Lecture for scientists and clinicians interested in learning more details about the core software structure and control systems of an MRI machine.
MRI technology is based on the ability to control and observe changing electromagnetic fields as they interact with the subject being observed. This fundamental characteristic means that the operation of the machine consists of controlling electronic components that ultimately produce and receive the signals that drive the MR experiments.
The MRI spectrometer console is the main controller that directly interacts with all major subsystems.
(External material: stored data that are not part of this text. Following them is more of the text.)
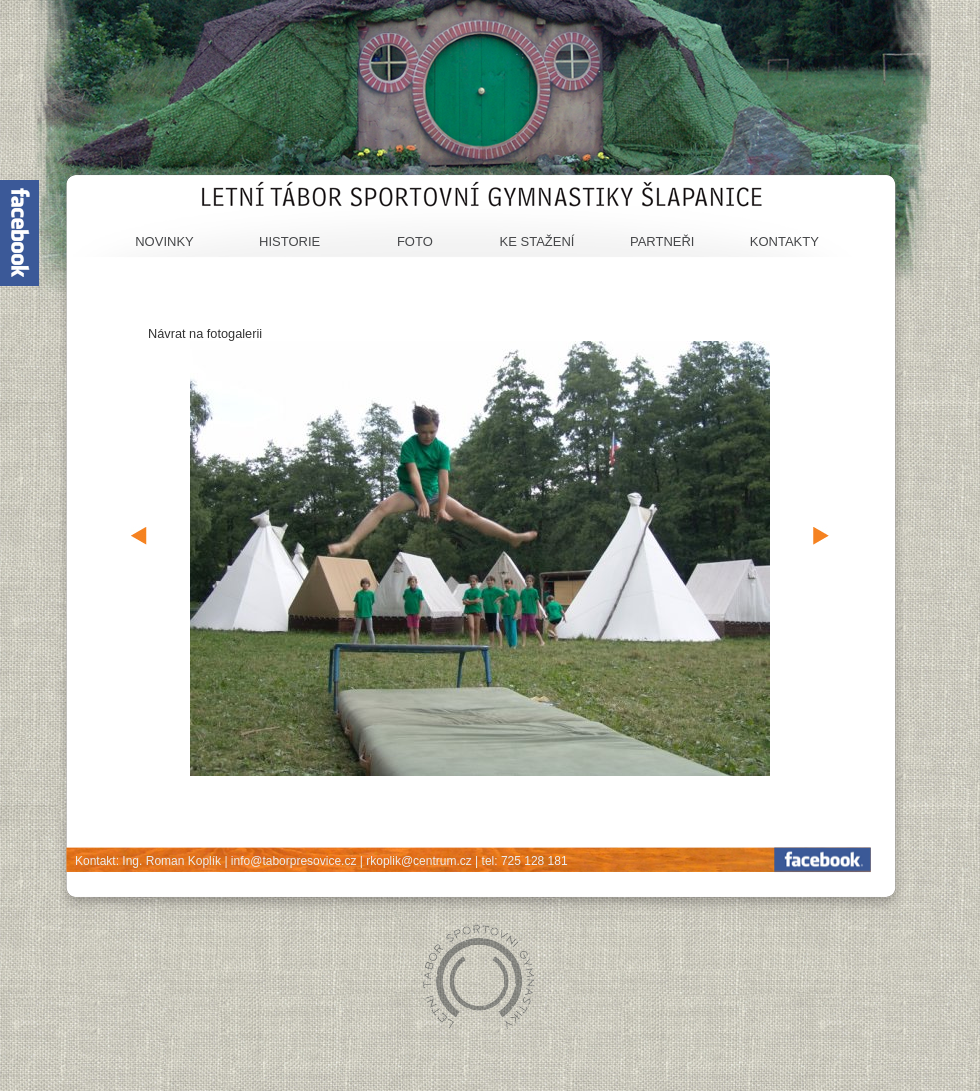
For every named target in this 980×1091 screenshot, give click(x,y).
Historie (289, 241)
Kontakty (784, 241)
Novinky (164, 241)
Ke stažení (537, 241)
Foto (415, 241)
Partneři (662, 241)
As the nature of an MRI experiments is very time sensitive, this controller must orchestrate the excitation and acquisition processes with great precision, exposing the design of temporal waveforms and the processing of the acquired data to the imaging scientist.
MRI has been a rich and fertile field for scientific research, largely because the design and processing of pulse sequences is ultimately done by software while generally not requiring hardware modifications. This has opened the scientific community to focus on the fundamental physics of MRI, while allowing a reasonable path to clinical experimentation. MRI equipment vendors provide tools to implement and develop new techniques and have greatly benefited from this synergistic relationship with the research community to advance the field. While tools or pulse sequence programming environments differ between MRI manufacturers, the fundamental characteristics of how they work are similar.
During this lecture, we will review the operation of the MRI spectrometer console, its interaction with the different subsystems, and how it is evolving to fulfill the demands of newer demanding applications. On the software side, we will also explore open source and vendor independent efforts to create next generation development environments to address current limitations and simplify the programming side for increasingly complex applications.